The U.S. State Department is exploring its options to help evacuate American citizens who are trapped in Haiti.
The country is currently experiencing a very violent situation, as different gangs are looking to seize control of the capital, which has forced more than 15,000 people to flee from their homes.
On Tuesday, 10 U.S. nationals were sent via a private plane to Florida, which was chartered by missionary groups that operate in Haiti.
There are plenty of others who are hoping to flee the country, as CBS News reported recently.
On Tuesday, Vendant Patel, a deputy spokesperson for the State Department, said:
“We continue to explore options that we have at our disposal when it comes to American citizens interested in departing Haiti.”
He added that almost 1,000 people have gone to the department’s website to fill out a crisis intake form, as they’re looking for different ways that they could leave Haiti.
Patel said that the State Department would “remain in touch with those American citizens.”
Reporters asked him whether the federal government helped to arrange those private flights that have been arranged for Americans to evacuate Haiti — in some of those cases through the help of members of Congress — Patel said those missions deviating from formal State Department operations” could actually be very high risk.
At the same time, he stressed that the U.S. government welcomes any citizen of the U.S. doing whatever they can to get out of the country safely.
CBS News spoke to Gregoire Leconte, a man who has a U.S. passport and was one of the hundreds of people who are in Cap-Haitien attempting to leave Haiti on Tuesday, though he wasn’t able to find a flight.
As he said to CBS News:
“The situation is very bad in Haiti.”
While people were waiting to leave the country, a separate missionary flight landed in Cap-Haitien from Fort Pierce, Florida, with about 5,300 pounds of humanitarian supplies such as baby formula and food.

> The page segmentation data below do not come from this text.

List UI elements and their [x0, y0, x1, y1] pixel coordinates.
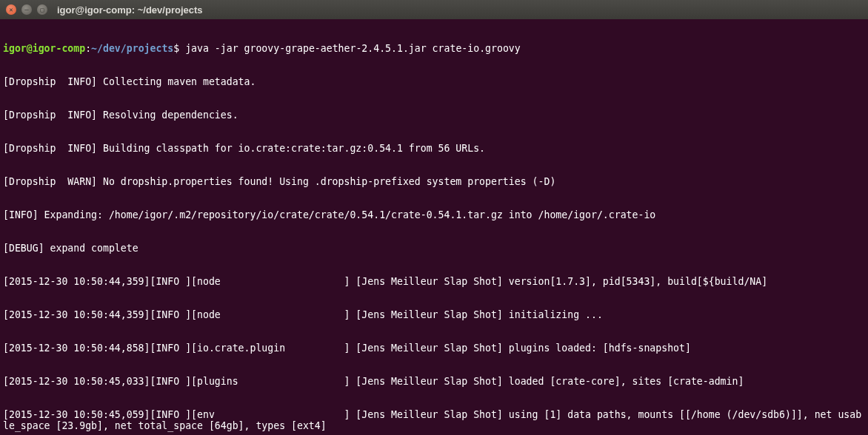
log-line: [INFO] Expanding: /home/igor/.m2/reposit…: [3, 209, 865, 220]
log-line: [Dropship INFO] Resolving dependencies.: [3, 109, 865, 121]
window-titlebar: ✕ – ▢ igor@igor-comp: ~/dev/projects: [0, 0, 868, 19]
log-line: [2015-12-30 10:50:44,359][INFO ][node ] …: [3, 276, 865, 287]
log-line: [2015-12-30 10:50:44,858][INFO ][io.crat…: [3, 343, 865, 354]
log-line: [2015-12-30 10:50:44,359][INFO ][node ] …: [3, 309, 865, 320]
window-title: igor@igor-comp: ~/dev/projects: [57, 4, 203, 16]
prompt-dollar: $: [173, 43, 185, 54]
prompt-sep: :: [85, 43, 91, 54]
minimize-icon[interactable]: –: [21, 4, 32, 15]
maximize-icon[interactable]: ▢: [37, 4, 47, 15]
log-line: [DEBUG] expand complete: [3, 243, 865, 254]
terminal-output[interactable]: igor@igor-comp:~/dev/projects$ java -jar…: [0, 19, 868, 435]
prompt-path: ~/dev/projects: [91, 43, 173, 54]
prompt-line: igor@igor-comp:~/dev/projects$ java -jar…: [3, 43, 865, 54]
command-text: java -jar groovy-grape-aether-2.4.5.1.ja…: [185, 43, 521, 54]
log-line: [Dropship WARN] No dropship.properties f…: [3, 176, 865, 187]
close-icon[interactable]: ✕: [6, 4, 16, 15]
prompt-userhost: igor@igor-comp: [3, 43, 85, 54]
log-line: [Dropship INFO] Building classpath for i…: [3, 143, 865, 154]
log-line: [2015-12-30 10:50:45,059][INFO ][env ] […: [3, 409, 865, 431]
log-line: [2015-12-30 10:50:45,033][INFO ][plugins…: [3, 376, 865, 387]
log-line: [Dropship INFO] Collecting maven metadat…: [3, 76, 865, 87]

Workers at the the airport told Tania Francois, the only journalist who was on the flight, that it was the first plane that arrived in Haiti from the U.S. carrying provisions and passengers.
In addition to dropping off the much-needed supplies, the flight brought 14 people back to the U.S. — 10 of whom had a U.S. passport and four of whom were Haitian nationals.

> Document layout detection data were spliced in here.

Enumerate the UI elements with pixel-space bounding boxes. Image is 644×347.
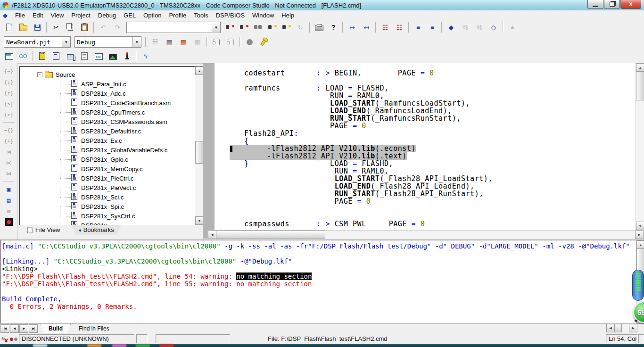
- file-label[interactable]: DSP281x_SysCtrl.c: [81, 213, 135, 220]
- memory-view-button[interactable]: [78, 50, 91, 62]
- build-output-window[interactable]: [main.c] "C:\CCStudio_v3.3PLA\C2000\cgto…: [0, 240, 644, 323]
- graph-view-button[interactable]: [92, 50, 105, 62]
- outdent-button[interactable]: ≡: [412, 21, 425, 33]
- scroll-thumb[interactable]: [636, 71, 644, 100]
- output-line[interactable]: [2, 288, 636, 295]
- toggle-probe-point-button[interactable]: ▥: [3, 206, 15, 216]
- tab-bookmarks[interactable]: ♦ Bookmarks: [72, 225, 121, 235]
- indent-button[interactable]: ≡: [426, 21, 439, 33]
- mdi-child-icon[interactable]: ◆: [3, 12, 8, 19]
- output-line[interactable]: [main.c] "C:\CCStudio_v3.3PLA\C2000\cgto…: [2, 242, 636, 250]
- tree-file-item[interactable]: DSP281x_PieVect.c: [19, 183, 195, 192]
- scroll-thumb[interactable]: [614, 324, 622, 332]
- file-label[interactable]: DSP281x_MemCopy.c: [81, 165, 143, 173]
- asm-step-over-button[interactable]: {↶}: [3, 109, 15, 120]
- scroll-up-button[interactable]: ▲: [636, 63, 644, 72]
- watch-glasses-button[interactable]: [17, 50, 30, 62]
- tree-file-item[interactable]: DSP281x_Adc.c: [19, 89, 195, 98]
- code-line[interactable]: PAGE = 0: [215, 198, 636, 205]
- output-line[interactable]: "F:\\DSP_Flash\\Flash_test\\FLASH2.cmd",…: [2, 273, 636, 280]
- find-prev-button[interactable]: [237, 21, 250, 33]
- project-tree[interactable]: -SourceASP_Para_Init.cDSP281x_Adc.cDSP28…: [19, 66, 195, 225]
- last-tab-button[interactable]: ▶|: [29, 324, 38, 333]
- code-line[interactable]: PAGE = 0: [215, 122, 636, 130]
- file-label[interactable]: DSP281x_CodeStartBranch.asm: [81, 99, 171, 107]
- menu-file[interactable]: File: [11, 11, 29, 19]
- scroll-down-button[interactable]: ▼: [636, 222, 644, 230]
- tree-file-item[interactable]: DSP281x_CpuTimers.c: [19, 107, 195, 117]
- file-label[interactable]: DSP281x_DefaultIsr.c: [81, 128, 141, 135]
- menu-view[interactable]: View: [47, 11, 67, 19]
- find-next-button[interactable]: [223, 21, 236, 33]
- code-editor[interactable]: codestart : > BEGIN, PAGE = 0ramfuncs : …: [215, 63, 636, 230]
- overlay-volume-bar[interactable]: [632, 270, 644, 301]
- goto-symbol-button[interactable]: ↤: [360, 21, 373, 33]
- goto-line-button[interactable]: ↦: [346, 21, 359, 33]
- code-line[interactable]: LOAD_END(_RamfuncsLoadEnd),: [215, 107, 636, 115]
- probe-point-button[interactable]: [243, 36, 256, 48]
- step-into-button[interactable]: {→}: [3, 66, 15, 77]
- dsp-bios-config-button[interactable]: ϟ: [139, 50, 152, 62]
- tree-file-item[interactable]: DSP281x_GlobalVariableDefs.c: [19, 145, 195, 155]
- tree-file-item[interactable]: DSP281x_CodeStartBranch.asm: [19, 98, 195, 107]
- tab-find-in-files[interactable]: Find in Files: [71, 324, 117, 333]
- scroll-left-button[interactable]: ◀: [606, 324, 615, 332]
- collapse-icon[interactable]: -: [37, 72, 42, 77]
- tree-file-item[interactable]: DSP281x_DefaultIsr.c: [19, 126, 195, 136]
- stop-build-button[interactable]: ▦: [191, 36, 204, 48]
- file-label[interactable]: DSP281x_: [81, 222, 110, 225]
- compile-file-button[interactable]: ☷: [149, 36, 162, 48]
- menu-edit[interactable]: Edit: [29, 11, 47, 19]
- find-in-files-button[interactable]: [251, 21, 264, 33]
- code-line[interactable]: RUN_START(_RamfuncsRunStart),: [215, 115, 636, 122]
- next-tab-button[interactable]: ▶: [19, 324, 28, 333]
- search-combo[interactable]: ▼: [126, 22, 221, 33]
- tree-root-label[interactable]: Source: [56, 71, 75, 78]
- config-combo-value[interactable]: Debug: [75, 39, 132, 46]
- file-label[interactable]: DSP281x_Adc.c: [81, 90, 126, 97]
- output-line[interactable]: "F:\\DSP_Flash\\Flash_test\\FLASH2.cmd",…: [2, 280, 636, 288]
- watch-window-button[interactable]: [2, 50, 16, 62]
- project-combo-value[interactable]: NewBoard.pjt: [4, 39, 62, 46]
- halt-button[interactable]: [210, 36, 223, 48]
- scroll-thumb[interactable]: [216, 231, 325, 239]
- run-free-button[interactable]: ⋉: [3, 157, 15, 168]
- menu-profile[interactable]: Profile: [165, 11, 190, 19]
- tree-node-source[interactable]: -Source: [19, 70, 195, 79]
- tree-file-item[interactable]: DSP281x_MemCopy.c: [19, 164, 195, 174]
- find-declaration-button[interactable]: ☷: [379, 21, 392, 33]
- code-line[interactable]: -lFlash2812_API_V210.lib(.econst): [215, 145, 636, 152]
- code-line[interactable]: } LOAD = FLASHD,: [215, 160, 636, 167]
- code-line[interactable]: codestart : > BEGIN, PAGE = 0: [215, 69, 636, 77]
- print-button[interactable]: [313, 21, 326, 33]
- menu-help[interactable]: Help: [278, 11, 298, 19]
- output-line[interactable]: 0 Errors, 2 Warnings, 0 Remarks.: [2, 303, 636, 310]
- tree-file-item[interactable]: DSP281x_Ev.c: [19, 136, 195, 145]
- code-line[interactable]: ramfuncs : LOAD = FLASHD,: [215, 84, 636, 92]
- editor-hscrollbar[interactable]: ◀ ▶: [208, 230, 644, 239]
- open-file-button[interactable]: [17, 21, 30, 33]
- file-label[interactable]: DSP281x_PieVect.c: [81, 184, 136, 191]
- title-bar[interactable]: /F2812 XDS510-USB2.0 Emulator/TMS320C280…: [0, 0, 644, 11]
- code-line[interactable]: {: [215, 137, 636, 145]
- copy-button[interactable]: [64, 21, 77, 33]
- output-line[interactable]: Build Complete,: [2, 295, 636, 303]
- code-line[interactable]: [215, 205, 636, 213]
- asm-step-into-button[interactable]: {↷}: [3, 99, 15, 109]
- find-word-button[interactable]: [265, 21, 279, 33]
- code-line[interactable]: LOAD_START(_RamfuncsLoadStart),: [215, 99, 636, 107]
- find-reference-button[interactable]: ☷: [393, 21, 406, 33]
- bookmark-toggle-button[interactable]: ◆: [445, 21, 458, 33]
- step-over-button[interactable]: {↓}: [3, 77, 15, 88]
- scroll-up-button[interactable]: ▲: [636, 240, 644, 249]
- editor-vscrollbar[interactable]: ▲ ▼: [636, 63, 644, 230]
- file-label[interactable]: DSP281x_Gpio.c: [81, 156, 128, 163]
- windows-taskbar-sliver[interactable]: [0, 344, 644, 347]
- bookmark-next-button[interactable]: %: [459, 21, 472, 33]
- bookmark-prev-button[interactable]: %: [473, 21, 486, 33]
- scroll-left-button[interactable]: ◀: [208, 231, 216, 239]
- menu-gel[interactable]: GEL: [120, 11, 140, 19]
- profile-setup-button[interactable]: [257, 36, 270, 48]
- tree-file-item[interactable]: DSP281x_Gpio.c: [19, 155, 195, 164]
- code-line[interactable]: [215, 77, 636, 84]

One of the Haitian passengers on the flight, Christian Pierre, told Francois:
“It’s not what I wish, because Haiti is my country.”

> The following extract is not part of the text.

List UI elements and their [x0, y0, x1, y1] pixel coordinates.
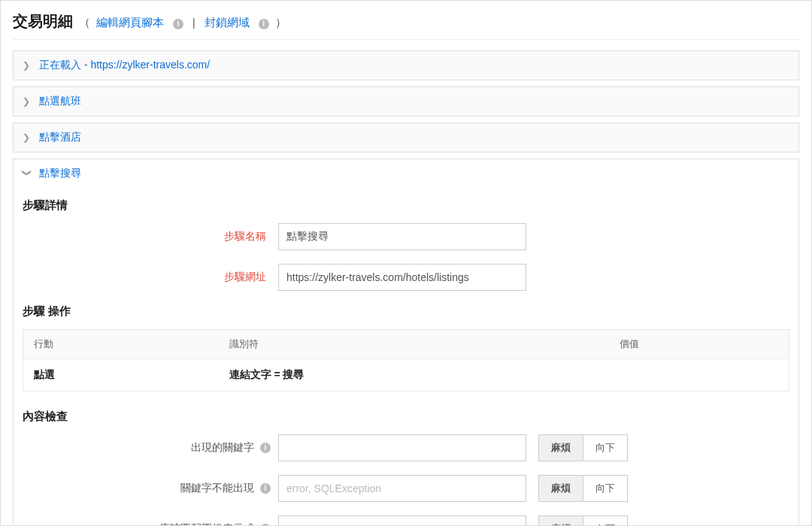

She further said that she was traveling to America because it was the only way that her son, who is 15 months old and is an American national, could visit a pediatrician.
Annexe Soufferance, another Haitian on the flight, was returning to America with a student visa after he was visiting some of his family members. He said:
“I’m glad for the opportunity I have to study in the U.S., but my goal is to come back and serve my country.”